Surface is a fiction, physicality another. Time begins to flow and incidents start to occur.
A billion years ago they ate some light, dreamed of a pale blue dot. Is there a way for the cosmos to know itself?
They are born and they die, how strange! Blue turns red, how do they do it? What should they become?
Light years have passed, still they are not determined. Exploration is in their nature.
They began as wanderers, and they are wanderers still. They have lingered long enough on the shores of the cosmic ocean.
They are ready at last to set sail for the stars.
Can the cosmos know itself? Every time we open our eyes, the first thing we see is light. Our perception of existence largely depends on the abilities of our eyes. From the beginning of human consciousness, we looked at the lights around us and asked questions. We have looked up at the same stars in much the same way that my ancestors did. The question is the same, and so simple—”where are we?”

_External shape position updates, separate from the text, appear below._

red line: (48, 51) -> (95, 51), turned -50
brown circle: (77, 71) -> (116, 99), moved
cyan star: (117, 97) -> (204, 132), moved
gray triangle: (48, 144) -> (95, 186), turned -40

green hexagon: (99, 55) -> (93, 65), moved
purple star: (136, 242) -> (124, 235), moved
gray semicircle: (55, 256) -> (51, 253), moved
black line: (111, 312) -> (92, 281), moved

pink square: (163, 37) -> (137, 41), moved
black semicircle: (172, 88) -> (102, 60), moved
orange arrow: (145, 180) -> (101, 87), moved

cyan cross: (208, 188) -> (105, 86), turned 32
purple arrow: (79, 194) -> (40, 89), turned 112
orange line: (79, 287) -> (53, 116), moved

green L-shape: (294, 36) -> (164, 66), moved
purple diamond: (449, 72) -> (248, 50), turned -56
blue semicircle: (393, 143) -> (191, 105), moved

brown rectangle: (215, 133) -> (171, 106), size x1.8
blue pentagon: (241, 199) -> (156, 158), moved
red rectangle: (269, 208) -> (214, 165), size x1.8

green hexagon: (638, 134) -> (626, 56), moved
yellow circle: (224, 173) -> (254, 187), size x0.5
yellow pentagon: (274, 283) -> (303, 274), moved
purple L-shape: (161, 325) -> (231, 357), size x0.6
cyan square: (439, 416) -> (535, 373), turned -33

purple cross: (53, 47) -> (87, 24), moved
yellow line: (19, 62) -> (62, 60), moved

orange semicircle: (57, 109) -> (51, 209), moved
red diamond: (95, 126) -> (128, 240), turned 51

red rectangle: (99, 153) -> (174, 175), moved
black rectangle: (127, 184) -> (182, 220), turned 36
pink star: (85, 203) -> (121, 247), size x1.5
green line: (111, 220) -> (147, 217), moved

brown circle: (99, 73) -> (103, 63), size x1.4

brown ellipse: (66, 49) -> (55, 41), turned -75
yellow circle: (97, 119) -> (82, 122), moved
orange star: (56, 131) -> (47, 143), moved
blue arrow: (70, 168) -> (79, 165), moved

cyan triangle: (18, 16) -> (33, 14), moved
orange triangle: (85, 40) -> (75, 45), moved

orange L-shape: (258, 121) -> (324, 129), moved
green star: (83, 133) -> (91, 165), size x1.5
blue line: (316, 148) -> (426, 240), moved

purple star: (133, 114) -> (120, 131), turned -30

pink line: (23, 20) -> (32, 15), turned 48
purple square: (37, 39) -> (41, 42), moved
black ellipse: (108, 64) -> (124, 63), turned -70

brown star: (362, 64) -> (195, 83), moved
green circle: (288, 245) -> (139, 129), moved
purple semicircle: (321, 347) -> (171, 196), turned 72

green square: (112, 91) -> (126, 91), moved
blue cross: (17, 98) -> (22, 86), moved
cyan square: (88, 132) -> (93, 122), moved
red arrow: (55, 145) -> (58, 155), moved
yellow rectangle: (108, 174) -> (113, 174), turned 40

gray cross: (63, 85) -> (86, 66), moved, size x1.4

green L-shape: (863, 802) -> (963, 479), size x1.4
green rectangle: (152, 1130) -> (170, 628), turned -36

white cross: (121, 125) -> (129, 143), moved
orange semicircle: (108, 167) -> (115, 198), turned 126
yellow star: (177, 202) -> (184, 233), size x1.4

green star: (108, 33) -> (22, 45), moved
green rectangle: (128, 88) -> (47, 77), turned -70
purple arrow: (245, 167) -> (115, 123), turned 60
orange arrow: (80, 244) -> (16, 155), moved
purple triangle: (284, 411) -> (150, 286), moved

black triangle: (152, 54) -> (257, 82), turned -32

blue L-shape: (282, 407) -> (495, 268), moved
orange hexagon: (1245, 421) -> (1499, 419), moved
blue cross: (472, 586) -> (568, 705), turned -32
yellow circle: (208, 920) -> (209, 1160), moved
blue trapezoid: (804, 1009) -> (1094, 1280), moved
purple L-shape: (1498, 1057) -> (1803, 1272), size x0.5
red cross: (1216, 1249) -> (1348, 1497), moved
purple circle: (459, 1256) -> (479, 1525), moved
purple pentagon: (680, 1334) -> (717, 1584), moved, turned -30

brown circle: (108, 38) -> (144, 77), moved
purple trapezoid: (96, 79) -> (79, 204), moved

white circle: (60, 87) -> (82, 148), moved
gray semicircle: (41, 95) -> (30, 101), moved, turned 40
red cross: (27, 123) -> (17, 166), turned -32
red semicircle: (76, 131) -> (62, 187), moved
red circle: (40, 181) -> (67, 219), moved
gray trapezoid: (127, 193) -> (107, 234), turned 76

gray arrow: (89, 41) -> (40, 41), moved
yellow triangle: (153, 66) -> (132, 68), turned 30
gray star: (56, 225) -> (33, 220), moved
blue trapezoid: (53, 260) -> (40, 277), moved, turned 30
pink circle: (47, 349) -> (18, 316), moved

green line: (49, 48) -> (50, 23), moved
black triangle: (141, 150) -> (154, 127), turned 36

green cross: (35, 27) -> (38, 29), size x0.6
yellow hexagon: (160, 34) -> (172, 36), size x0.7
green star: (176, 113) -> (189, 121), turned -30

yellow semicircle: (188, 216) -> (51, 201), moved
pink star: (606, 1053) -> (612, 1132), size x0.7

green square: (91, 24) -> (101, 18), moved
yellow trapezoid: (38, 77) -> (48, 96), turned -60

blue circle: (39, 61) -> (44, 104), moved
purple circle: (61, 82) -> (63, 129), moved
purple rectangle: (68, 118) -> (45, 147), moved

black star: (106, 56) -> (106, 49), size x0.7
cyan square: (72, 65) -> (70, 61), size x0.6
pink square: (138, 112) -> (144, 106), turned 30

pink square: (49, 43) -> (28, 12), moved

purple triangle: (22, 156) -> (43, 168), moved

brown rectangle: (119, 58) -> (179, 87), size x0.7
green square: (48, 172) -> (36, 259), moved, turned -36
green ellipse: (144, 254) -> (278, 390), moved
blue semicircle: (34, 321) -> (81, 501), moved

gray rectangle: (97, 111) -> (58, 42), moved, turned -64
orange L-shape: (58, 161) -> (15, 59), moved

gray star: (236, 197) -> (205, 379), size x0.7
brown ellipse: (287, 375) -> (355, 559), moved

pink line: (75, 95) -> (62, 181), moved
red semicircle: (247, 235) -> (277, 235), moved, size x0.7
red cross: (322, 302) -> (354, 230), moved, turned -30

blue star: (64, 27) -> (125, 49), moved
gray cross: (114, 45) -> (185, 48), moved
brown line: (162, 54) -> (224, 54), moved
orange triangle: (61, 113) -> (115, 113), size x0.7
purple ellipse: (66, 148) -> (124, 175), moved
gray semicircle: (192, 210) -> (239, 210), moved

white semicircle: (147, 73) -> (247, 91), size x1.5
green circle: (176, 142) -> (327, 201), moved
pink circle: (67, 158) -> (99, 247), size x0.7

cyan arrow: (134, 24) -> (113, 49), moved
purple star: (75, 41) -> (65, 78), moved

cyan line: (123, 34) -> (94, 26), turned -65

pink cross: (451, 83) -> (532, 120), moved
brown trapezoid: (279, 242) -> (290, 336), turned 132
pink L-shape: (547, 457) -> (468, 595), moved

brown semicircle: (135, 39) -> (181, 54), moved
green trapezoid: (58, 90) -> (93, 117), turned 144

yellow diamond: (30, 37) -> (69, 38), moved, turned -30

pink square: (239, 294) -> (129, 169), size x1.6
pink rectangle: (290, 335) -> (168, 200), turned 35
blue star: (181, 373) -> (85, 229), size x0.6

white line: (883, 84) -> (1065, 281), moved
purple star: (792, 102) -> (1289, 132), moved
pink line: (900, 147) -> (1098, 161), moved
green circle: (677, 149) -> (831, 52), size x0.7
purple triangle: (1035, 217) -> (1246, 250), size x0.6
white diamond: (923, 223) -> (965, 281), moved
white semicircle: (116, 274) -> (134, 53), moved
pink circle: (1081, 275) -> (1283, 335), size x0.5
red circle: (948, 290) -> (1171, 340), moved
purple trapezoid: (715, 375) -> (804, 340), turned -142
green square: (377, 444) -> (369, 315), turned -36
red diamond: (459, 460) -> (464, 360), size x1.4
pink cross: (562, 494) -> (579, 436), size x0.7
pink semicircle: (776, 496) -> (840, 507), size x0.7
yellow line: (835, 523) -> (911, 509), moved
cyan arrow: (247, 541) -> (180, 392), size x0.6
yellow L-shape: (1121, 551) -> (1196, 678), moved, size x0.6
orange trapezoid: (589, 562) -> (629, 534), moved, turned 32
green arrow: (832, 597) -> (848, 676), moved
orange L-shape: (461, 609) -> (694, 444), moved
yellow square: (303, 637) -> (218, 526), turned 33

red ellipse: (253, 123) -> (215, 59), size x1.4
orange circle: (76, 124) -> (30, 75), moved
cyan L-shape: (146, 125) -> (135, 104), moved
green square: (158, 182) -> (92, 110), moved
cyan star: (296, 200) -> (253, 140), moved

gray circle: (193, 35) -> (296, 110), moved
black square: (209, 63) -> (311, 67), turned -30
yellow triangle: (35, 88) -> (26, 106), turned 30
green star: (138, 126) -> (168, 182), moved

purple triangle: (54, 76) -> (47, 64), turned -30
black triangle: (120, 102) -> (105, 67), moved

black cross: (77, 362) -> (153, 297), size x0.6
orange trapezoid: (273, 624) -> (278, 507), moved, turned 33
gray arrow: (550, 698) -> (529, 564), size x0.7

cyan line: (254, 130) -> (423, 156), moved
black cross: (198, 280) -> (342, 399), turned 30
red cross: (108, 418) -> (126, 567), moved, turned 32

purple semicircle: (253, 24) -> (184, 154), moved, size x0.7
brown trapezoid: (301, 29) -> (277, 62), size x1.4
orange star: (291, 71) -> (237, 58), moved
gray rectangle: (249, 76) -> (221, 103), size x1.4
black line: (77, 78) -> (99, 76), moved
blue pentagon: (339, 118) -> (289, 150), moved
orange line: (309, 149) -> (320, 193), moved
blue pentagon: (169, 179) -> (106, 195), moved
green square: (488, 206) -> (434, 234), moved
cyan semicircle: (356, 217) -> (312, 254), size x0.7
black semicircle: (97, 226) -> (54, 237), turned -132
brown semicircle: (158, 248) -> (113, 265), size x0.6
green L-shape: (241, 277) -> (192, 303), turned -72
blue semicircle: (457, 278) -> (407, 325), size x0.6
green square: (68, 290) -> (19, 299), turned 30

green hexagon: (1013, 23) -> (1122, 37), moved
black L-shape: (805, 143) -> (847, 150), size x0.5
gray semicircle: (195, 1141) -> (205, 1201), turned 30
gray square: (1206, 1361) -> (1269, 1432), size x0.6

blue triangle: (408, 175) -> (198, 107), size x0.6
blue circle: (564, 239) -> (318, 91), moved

On 1990 we placed a new eye to gaze into the sky. We named it upon Hubble. This sensitive eye let us see beyond the tiny sliver of visible light. Nineteen years later, we got another eye in the space to look for earth like planet around other stars. We searched every inch of the sky, looked at the farthest we could. Even the farthest corner was crowded with thousands of galaxies with billions of stars. We looked at strange objects and found thousands of planets in the sky.
Now we are aware of the vastness of the cosmos. Compared to that immensity, our spinning planet is a speck of dust. The iron in our blood, the calcium in our bones and teeth—all of it came from the supernova explosion. We are the remnants of stars. When we question the world around us—when we ponder the vastness—are we the cosmos questioning itself?